El cachorro de Ermua

El cachorro de Ermua
El cachorro de Ermua

A Marimar Blanco

Aquellos días de julio le alcanzaba de madrugada a Boby en su escondite, bajo la cama de su inseparable amigo, el aroma del rocío sobre el heno recién segado en los prados. La casa estaba aún en silencio, aunque nadie dormía. El quiebro de un llanto corto, aún esperanzado, rompía la calma agotadora del amanecer y le hacía ovillarse a Boby sobre su propio desasosiego ante aquella ausencia imprevista. Ya era un perro mayor entonces. Hacía tres lustros que su amigo, sonriente, le había aupado del suelo con sus manos grandes y buenas, cuando solo era un cachorro: una bola de pelo negro y grandes orejas suaves, como buen mestizo de cocker. Cuando se encontró con él en aquel parque, un antiguo cementerio recién reconvertido en zona verde, su amigo estaba con su pandilla, hablando de chicas, de fútbol, de música, y otra vez de chicas… Su amigo, amante de los animales desde muy pequeño, fue por el parque buscando a su posible dueño y al no encontrar a nadie que lo reclamase decidió quedárselo, como si quisiera asomarse de nuevo al quicio de su niñez para no perderla aún de vista.

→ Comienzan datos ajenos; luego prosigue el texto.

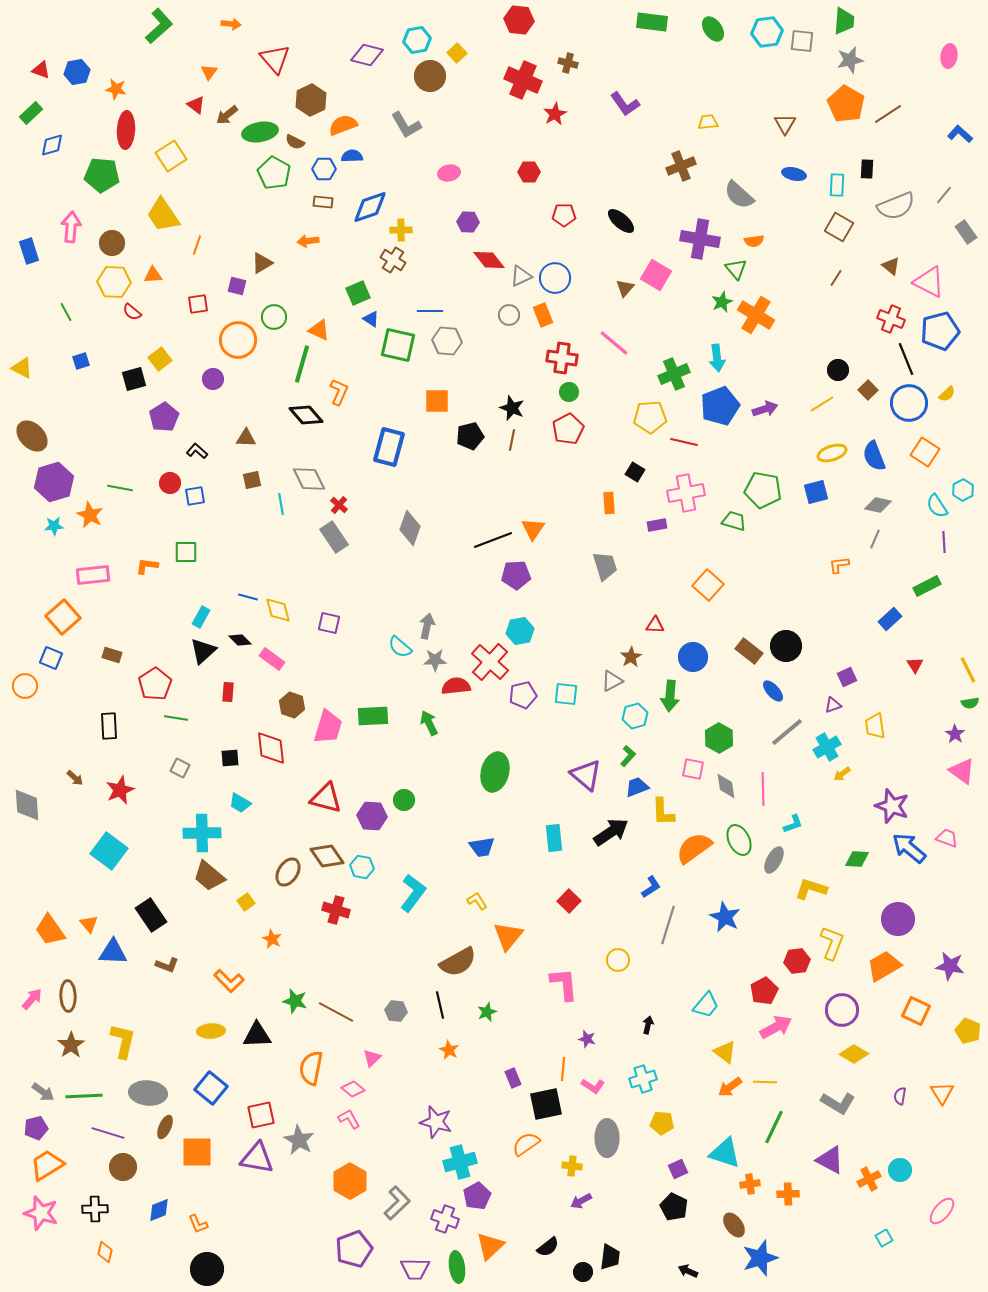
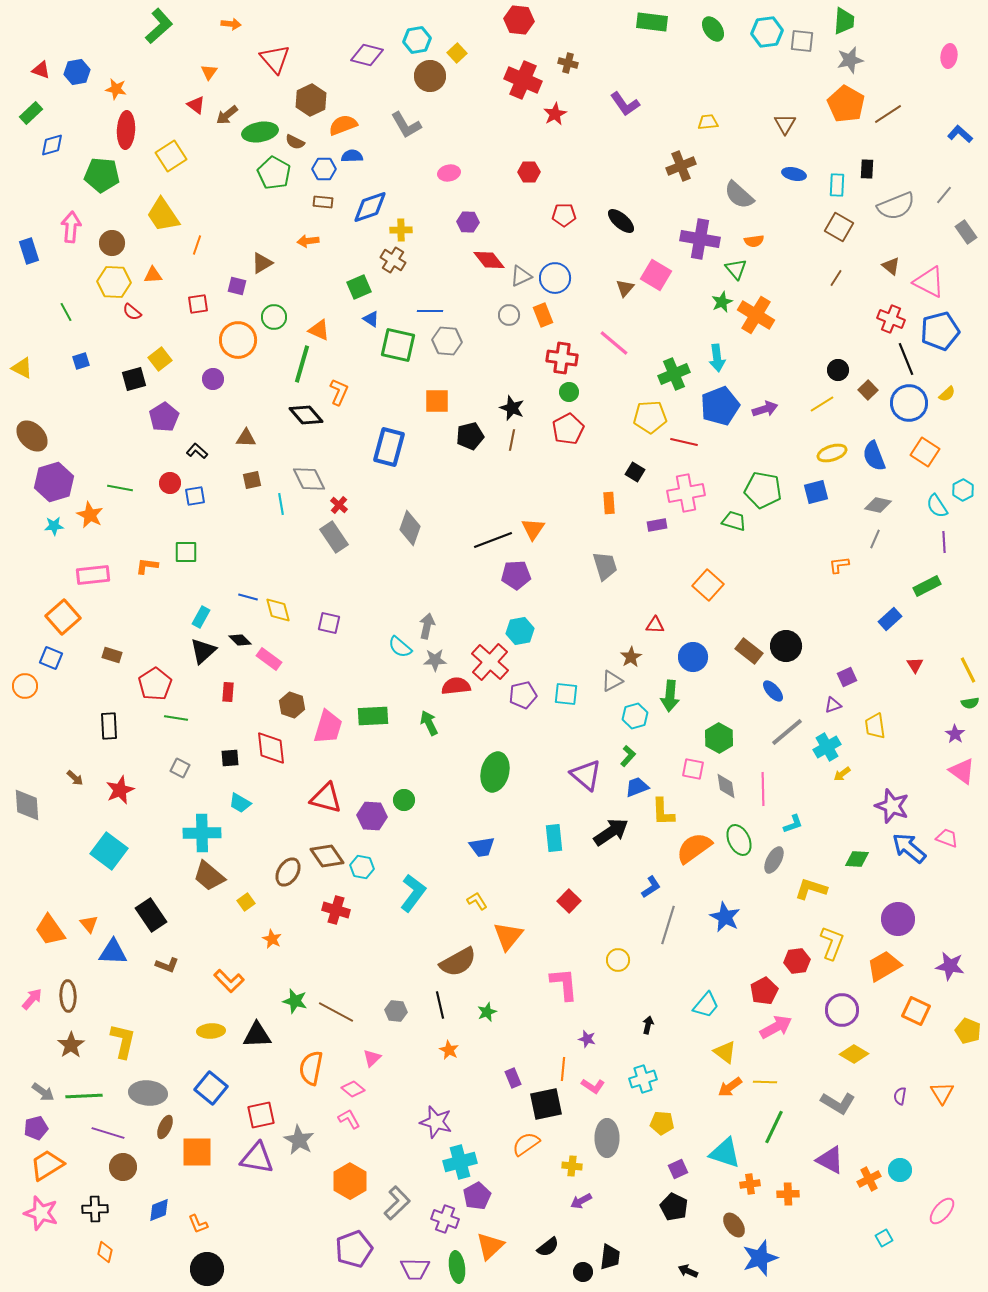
green square at (358, 293): moved 1 px right, 6 px up
pink rectangle at (272, 659): moved 3 px left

Abrigándolo contra su pecho, le puso Boby de nombre y no dudó en llevárselo a su casa, frente al parque. La madre puso una condición: el cachorro solo podía quedarse en la familia si dormía en el garaje y no entraba en el piso. Así que pasó las dos primeras noches allí, donde jugaron, la primera vez de tantas: su amigo a cuatro patas cerrándole el paso y él tratando de escabullirse, pero en realidad dejándose coger para sentir de nuevo el tacto de sus manos grandes y buenas. El padre era albañil y guardaba en el garaje las herramientas y el material de los que se proveía para ir al tajo. Aquellas primeras mañanas, el padre le rascó la cabeza y el lomo con sus dedazos encallecidos, mirándole con curiosidad, con su parte de niño. Fue su forma de aprobarle como nuevo miembro de la familia. A la tercera noche Boby pudo por fin entrar en la casa como uno más.

Era una vivienda modesta, de padres que habían dejado su tierra para sacar adelante a sus dos hijos, chico y chica, con el sudor de su frente, sin que nadie les regalara nada, tampoco a los chavales, que se tomaban muy en serio la oportunidad que sus padres les brindaban para estudiar y labrarse un futuro, como suele decirse. El tiempo fue pasando y anudando sus edades desacompasadas. Un año de vida de su amigo eran unos cuántos de Boby, pero quizás por eso mismo las horas que pasaban juntos sumaban un tiempo parecido a la eternidad, que fue discurriendo mientras su amigo terminaba el instituto y pasaba a la universidad, tocaba la batería en un grupo musical, se echaba novia, comenzaba a trabajar, se comprometía con sus vecinos como concejal del PP en su pueblo… Hasta el día aciago aquel.

Fue aquel día aciago cuando Boby decidió esperar el regreso de su amigo escondido debajo de su cama, quizás para tratar de atraer, en aquella
penumbra, el latido que tantas veces había escuchado, dormitando acurrucado en sus brazos. Intentaron hacerlo salir pero sin resultado, hasta que Boby lo hizo después de varios días, con la casa sumida ya en una tristeza insondable. La madre estaba postrada en el sofá, intentando sosegar su dolor por el asesinato de su hijo y dominar su angustia ante la maldad brutal de los verdugos de ETA.

Fue entonces cuando Boby, venciendo por vez primera su timidez ante el ama de la casa, se reclinó frente a aquella muda “Pietá” y apoyó su cabeza en sus pies de mármol vivo y doliente, enfundados en sus zapatillas de andar por casa. La madre, al sentir la ternura del perro de su hijo, esbozó su primera sonrisa. Así estuvo Boby junto a la madre los primeros días del luto, ayudándola a desenredar el hilo que conduce a la salida de los laberintos del alma. El mismo hilo de esperanza que quizás Boby nunca perdió, esperando a que resonaran en la casa los pasos de su amigo, como si volviera de un sueño. Aquella fidelísima espera se prolongó más allá de sus veinte años de vida, una inesperada longevidad, hasta que Boby salió de nuevo en busca de las manos grandes y buenas de su inseparable amigo Miguel Ángel Blanco para volver a acompasar sus tiempos en la eternidad.